Waiting for your workers’ compensation claim to settle and end in a check mailed to you for your family’s needs is not easy. You may be facing considerable financial losses between your medical expenses and lost wages combined. However, all workers’ compensation settlements in Georgia require approval by the State Board of Workers’ Compensation. The insurance and approval processes take time. How much time depends on the specifics of your case.
Time Limit to File
The portion of your workers’ compensation claim that is within your control as an injured worker is filing the initial paperwork. Although state law gives you 30 days to report your accident to your employer and one year to file a workers’ compensation claim, acting sooner can lead to a faster resolution.
Report your work-related injury to your employer as soon as possible. Do not delay in receiving medical care, either. Then, rather than waiting until the end of your one-year time limit, file a workers’ compensation claim in Georgia right away.
You should also act quickly to bring a cause of action if you have grounds to file a personal injury lawsuit. Although Georgia’s statute of limitations is two years from the date of an accident, do not wait if you wish for the fastest possible settlement.
Workers’ Compensation Insurance Laws in Georgia
Upon receiving the initial claim, the insurance company will investigate the facts of the accident and decide whether or not to accept benefits. The investigation can take several days or weeks, depending on the circumstances of the accident. The insurance company has no more than 21 days, however, from the first day you missed work due to your occupational injury or illness to mail you your first benefits check.
If you have a complicated workers’ compensation case that requires a hearing, O.C.G.A. 34-9-105 states that the hearing must be scheduled at least 30 days from filing the original workers’ comp form (WC-14), but no later than 90 days. Typically, the discovery phase is the longest part of a workers’ comp hearing. Discovery is where either side of the case can request documents and information from the other, as well as conduct depositions to fully understand the facts.
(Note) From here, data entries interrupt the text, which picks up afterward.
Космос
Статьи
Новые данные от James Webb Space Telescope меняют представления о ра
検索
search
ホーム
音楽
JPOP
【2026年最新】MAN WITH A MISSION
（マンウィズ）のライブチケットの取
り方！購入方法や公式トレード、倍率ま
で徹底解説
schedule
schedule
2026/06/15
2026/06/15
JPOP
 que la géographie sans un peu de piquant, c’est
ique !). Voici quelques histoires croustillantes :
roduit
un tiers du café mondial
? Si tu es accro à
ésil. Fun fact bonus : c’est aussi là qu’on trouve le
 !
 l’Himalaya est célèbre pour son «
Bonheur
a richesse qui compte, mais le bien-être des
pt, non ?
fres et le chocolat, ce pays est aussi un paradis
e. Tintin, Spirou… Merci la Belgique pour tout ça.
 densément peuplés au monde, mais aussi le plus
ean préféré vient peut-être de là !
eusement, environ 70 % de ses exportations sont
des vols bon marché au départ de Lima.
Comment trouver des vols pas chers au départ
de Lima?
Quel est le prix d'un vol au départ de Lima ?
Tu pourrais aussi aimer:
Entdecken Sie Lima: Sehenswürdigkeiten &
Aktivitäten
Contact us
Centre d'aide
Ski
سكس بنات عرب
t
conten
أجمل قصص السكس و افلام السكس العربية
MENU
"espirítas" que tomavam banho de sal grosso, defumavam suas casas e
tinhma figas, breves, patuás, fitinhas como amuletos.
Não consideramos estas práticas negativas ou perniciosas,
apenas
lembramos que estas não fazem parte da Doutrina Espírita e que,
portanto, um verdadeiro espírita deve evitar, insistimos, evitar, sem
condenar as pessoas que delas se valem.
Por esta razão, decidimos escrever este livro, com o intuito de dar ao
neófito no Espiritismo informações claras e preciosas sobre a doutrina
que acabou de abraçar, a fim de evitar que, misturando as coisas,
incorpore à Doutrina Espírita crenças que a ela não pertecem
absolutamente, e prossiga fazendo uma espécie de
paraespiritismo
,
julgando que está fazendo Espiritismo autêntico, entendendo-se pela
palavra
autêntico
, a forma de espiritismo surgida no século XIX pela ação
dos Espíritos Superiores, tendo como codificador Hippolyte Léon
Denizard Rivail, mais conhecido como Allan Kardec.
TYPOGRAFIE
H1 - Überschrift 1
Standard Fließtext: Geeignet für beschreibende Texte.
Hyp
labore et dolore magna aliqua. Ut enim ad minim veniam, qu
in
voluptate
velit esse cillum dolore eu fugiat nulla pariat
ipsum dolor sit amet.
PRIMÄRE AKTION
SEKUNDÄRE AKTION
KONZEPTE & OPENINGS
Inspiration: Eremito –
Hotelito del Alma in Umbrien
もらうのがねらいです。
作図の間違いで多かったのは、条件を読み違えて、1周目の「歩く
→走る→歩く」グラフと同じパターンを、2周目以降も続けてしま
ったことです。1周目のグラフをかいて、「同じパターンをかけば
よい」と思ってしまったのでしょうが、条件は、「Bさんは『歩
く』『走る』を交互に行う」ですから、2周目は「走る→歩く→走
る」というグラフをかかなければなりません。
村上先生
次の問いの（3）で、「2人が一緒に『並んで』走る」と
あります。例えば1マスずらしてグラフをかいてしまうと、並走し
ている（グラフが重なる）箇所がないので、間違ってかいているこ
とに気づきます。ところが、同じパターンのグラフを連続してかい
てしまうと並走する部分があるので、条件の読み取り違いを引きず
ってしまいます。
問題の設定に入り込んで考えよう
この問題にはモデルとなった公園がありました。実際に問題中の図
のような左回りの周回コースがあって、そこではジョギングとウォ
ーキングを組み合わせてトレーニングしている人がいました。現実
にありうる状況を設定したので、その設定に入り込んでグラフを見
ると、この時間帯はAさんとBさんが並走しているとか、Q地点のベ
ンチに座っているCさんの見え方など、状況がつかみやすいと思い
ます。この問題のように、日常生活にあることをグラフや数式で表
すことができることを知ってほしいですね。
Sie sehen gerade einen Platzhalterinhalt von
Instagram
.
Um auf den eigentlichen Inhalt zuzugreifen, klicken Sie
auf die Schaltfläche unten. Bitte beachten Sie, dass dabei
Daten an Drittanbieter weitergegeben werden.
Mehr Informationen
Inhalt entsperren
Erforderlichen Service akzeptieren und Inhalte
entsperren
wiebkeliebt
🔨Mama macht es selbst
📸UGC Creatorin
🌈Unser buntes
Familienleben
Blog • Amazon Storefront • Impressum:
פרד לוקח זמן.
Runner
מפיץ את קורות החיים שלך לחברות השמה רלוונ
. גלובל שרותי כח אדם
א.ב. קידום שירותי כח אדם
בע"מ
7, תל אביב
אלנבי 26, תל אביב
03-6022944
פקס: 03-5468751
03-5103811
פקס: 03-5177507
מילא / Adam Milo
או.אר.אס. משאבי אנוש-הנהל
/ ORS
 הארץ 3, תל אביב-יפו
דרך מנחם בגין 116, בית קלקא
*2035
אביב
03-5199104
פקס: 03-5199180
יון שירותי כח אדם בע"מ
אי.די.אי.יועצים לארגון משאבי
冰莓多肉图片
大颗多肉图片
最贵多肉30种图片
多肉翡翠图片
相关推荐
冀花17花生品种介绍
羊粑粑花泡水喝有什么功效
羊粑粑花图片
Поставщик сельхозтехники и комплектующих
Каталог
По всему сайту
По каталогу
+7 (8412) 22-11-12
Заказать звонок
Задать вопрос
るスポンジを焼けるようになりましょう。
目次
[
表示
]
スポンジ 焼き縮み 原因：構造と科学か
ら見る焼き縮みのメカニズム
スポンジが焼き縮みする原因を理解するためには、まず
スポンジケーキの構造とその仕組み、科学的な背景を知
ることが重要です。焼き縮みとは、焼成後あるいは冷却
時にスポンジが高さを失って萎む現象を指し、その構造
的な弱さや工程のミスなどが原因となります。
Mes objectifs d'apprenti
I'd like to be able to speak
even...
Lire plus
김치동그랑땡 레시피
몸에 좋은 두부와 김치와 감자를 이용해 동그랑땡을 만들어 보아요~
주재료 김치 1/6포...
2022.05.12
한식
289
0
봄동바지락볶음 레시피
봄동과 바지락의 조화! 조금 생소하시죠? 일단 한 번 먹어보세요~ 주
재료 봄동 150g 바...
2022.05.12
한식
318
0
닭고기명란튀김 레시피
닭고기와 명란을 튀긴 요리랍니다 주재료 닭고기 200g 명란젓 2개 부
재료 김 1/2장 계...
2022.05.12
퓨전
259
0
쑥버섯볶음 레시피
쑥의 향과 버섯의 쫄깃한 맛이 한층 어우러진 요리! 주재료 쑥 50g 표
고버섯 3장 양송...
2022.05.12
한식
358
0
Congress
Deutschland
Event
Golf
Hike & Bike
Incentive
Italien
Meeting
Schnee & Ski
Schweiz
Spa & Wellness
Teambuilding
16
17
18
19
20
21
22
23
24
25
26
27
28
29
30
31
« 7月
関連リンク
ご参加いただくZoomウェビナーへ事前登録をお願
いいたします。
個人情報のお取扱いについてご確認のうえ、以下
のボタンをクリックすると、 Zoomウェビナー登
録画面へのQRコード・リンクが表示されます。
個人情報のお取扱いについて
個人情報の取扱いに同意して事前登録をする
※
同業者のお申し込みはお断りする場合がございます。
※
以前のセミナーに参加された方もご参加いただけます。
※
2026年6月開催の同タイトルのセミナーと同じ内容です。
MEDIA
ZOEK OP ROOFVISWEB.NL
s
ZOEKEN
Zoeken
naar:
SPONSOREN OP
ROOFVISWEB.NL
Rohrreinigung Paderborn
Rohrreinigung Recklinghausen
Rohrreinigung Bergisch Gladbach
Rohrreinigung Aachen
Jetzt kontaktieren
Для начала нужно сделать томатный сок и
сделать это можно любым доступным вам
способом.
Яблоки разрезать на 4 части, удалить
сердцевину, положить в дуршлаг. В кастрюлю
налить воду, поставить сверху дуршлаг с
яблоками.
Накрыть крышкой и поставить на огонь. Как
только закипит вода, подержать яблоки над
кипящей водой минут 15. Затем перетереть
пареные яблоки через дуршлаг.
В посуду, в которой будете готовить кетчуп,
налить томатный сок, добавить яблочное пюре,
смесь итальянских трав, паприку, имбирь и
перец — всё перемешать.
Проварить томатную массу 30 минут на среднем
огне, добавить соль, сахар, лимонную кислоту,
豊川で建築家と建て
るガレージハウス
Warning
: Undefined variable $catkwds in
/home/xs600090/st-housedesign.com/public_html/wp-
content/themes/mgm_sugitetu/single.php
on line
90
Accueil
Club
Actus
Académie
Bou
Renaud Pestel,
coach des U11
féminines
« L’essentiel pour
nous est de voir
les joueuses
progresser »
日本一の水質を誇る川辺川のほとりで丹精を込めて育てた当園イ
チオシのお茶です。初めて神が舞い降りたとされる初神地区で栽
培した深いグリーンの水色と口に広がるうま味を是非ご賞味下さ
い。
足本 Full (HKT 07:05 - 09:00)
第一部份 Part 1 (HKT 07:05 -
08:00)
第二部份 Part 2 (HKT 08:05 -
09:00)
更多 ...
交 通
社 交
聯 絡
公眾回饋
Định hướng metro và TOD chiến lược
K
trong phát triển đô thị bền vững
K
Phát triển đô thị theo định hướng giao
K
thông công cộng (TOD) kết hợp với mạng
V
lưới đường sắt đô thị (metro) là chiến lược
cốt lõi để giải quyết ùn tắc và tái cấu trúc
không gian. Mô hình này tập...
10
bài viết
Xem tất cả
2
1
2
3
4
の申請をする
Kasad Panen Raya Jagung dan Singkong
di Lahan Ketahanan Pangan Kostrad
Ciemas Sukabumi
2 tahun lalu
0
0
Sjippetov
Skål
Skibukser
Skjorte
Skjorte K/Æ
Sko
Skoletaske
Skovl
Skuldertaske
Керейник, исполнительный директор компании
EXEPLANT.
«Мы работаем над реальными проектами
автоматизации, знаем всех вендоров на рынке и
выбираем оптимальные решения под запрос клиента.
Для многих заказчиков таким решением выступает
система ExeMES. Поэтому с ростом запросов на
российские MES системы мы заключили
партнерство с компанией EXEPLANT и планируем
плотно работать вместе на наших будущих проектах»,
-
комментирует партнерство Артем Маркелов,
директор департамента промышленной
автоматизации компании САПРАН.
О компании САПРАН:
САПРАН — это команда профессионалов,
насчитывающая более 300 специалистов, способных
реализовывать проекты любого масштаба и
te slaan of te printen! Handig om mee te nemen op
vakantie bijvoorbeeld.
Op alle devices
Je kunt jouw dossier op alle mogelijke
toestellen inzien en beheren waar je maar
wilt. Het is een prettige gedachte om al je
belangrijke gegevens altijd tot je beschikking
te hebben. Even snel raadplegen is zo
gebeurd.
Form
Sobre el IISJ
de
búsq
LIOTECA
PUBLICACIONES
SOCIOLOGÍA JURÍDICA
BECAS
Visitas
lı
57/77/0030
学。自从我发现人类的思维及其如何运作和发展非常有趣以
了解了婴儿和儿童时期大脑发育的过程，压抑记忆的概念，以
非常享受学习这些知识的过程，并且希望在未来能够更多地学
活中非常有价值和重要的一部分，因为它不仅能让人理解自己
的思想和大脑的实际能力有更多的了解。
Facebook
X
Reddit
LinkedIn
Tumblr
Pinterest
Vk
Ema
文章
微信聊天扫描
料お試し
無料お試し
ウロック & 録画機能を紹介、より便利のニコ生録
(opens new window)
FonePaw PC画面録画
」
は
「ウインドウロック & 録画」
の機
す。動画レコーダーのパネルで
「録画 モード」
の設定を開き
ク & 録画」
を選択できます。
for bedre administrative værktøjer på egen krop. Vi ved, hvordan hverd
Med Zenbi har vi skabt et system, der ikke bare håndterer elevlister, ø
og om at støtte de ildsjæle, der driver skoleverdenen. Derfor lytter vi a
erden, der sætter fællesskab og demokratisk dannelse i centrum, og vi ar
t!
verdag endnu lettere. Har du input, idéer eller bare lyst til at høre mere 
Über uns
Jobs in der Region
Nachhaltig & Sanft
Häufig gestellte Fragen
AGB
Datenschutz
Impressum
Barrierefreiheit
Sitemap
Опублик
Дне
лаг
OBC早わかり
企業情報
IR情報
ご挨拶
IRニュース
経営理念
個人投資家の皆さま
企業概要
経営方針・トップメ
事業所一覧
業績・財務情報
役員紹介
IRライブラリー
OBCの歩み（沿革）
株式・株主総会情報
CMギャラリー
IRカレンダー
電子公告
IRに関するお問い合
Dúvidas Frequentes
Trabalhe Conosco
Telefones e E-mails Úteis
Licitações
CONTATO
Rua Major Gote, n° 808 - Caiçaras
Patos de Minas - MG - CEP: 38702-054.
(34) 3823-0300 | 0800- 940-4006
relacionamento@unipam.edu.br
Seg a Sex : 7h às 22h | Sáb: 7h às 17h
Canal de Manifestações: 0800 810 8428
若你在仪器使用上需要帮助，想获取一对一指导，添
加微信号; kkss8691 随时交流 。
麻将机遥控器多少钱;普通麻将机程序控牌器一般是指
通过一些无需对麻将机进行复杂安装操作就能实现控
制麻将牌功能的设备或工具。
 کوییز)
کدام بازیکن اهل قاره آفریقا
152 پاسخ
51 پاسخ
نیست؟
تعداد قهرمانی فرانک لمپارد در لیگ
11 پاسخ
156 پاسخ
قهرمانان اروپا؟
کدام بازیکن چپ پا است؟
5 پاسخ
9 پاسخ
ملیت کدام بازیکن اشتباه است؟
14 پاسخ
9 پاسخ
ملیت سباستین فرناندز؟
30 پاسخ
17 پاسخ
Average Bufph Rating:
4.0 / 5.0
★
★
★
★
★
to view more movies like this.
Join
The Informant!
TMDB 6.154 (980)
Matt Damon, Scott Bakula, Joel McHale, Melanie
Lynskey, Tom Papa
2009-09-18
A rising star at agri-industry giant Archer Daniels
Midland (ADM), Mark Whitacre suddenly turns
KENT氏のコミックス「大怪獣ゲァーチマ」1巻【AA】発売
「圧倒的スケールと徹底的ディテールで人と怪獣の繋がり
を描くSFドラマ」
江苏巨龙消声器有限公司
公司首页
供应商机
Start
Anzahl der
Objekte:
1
Factors That Could Speed Up or Slow Down Your Workers’ Compensation Claim
For the most part, state law and how the workers’ compensation process is set up results in a condensed time limit for workers’ comp benefits. Most injured employees in Georgia can expect to receive their first benefit checks within three weeks of the first day they had to miss work because of their injuries. However, the entire process can take anywhere from three to six months or longer, depending on the circumstances.
Factors that could make your workers’ compensation claim take longer include:
- Waiting to file your claim.
- Making mistakes on your claims paperwork.
- Suffering a serious injury that takes a long time to reach the point of maximum medical improvement.
- The insurance company failing to handle your claim fairly.
- A lengthy discovery process.
- A busy courthouse with a long wait time for a hearing date.
- Either party filing an appeal after the initial ruling.
Conversely, factors that could speed your claim up include:
- Reporting your accident to your employer immediately.
- Not delaying medical care.
- Following your doctor’s treatment plan exactly.
- Being careful not to make any mistakes when filing your initial claim.
- Cooperating with the insurance company’s investigation.
- Gathering information and evidence yourself whenever possible.
- Having a lawyer take care of the legal process for you for maximum efficiency.
There is no set time limit for when a workers’ compensation case will settle in Georgia. Every case and claimant are unique. It is important, however, not to rush your settlement. This could end in you accepting less than you deserve for your injuries and related expenses from a workers’ compensation insurance company. Instead, consult with an attorney for ways to speed up your claim without compromising your results or future.